[Excerpts from a dataset]
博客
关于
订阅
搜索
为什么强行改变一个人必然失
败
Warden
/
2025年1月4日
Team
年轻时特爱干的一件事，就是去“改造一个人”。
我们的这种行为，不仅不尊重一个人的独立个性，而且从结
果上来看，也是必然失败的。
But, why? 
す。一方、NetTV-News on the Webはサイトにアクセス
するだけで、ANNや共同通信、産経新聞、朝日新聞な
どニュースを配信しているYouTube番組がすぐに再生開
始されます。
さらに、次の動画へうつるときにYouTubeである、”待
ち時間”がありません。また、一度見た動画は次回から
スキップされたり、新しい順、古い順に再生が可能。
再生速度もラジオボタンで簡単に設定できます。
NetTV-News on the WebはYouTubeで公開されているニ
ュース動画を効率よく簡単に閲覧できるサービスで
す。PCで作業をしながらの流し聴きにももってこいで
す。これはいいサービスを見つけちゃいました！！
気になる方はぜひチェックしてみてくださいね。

...

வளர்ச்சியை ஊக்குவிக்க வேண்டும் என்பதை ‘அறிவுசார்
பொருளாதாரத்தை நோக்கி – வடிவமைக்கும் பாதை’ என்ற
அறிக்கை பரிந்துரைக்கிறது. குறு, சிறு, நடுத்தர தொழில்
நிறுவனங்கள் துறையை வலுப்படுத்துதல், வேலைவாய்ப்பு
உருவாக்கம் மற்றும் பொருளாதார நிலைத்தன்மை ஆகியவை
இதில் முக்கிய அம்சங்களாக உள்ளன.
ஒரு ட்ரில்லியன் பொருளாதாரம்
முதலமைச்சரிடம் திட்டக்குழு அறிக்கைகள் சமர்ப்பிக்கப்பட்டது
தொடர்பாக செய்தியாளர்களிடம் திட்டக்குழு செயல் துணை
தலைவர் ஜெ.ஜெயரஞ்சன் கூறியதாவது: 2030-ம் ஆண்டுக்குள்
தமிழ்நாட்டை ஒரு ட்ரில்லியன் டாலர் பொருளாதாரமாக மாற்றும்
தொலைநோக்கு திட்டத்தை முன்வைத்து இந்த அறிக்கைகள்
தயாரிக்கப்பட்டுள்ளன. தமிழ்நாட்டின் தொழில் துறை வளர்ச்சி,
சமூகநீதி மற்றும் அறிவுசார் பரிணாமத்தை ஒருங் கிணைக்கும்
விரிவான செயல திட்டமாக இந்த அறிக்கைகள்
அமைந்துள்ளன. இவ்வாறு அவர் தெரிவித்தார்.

▶ **EXERCISE OBJECTIVE**: Output, from the data above, the lines from the line with "ュース動画を効率よく簡単に閲覧できるサービスで" to the line with "気になる方はぜひチェックしてみてくださいね。" exactly as they stand, both ends included and nothing else.

▶ **RESPONSE AREA**:
ュース動画を効率よく簡単に閲覧できるサービスで
す。PCで作業をしながらの流し聴きにももってこいで
す。これはいいサービスを見つけちゃいました！！
気になる方はぜひチェックしてみてくださいね。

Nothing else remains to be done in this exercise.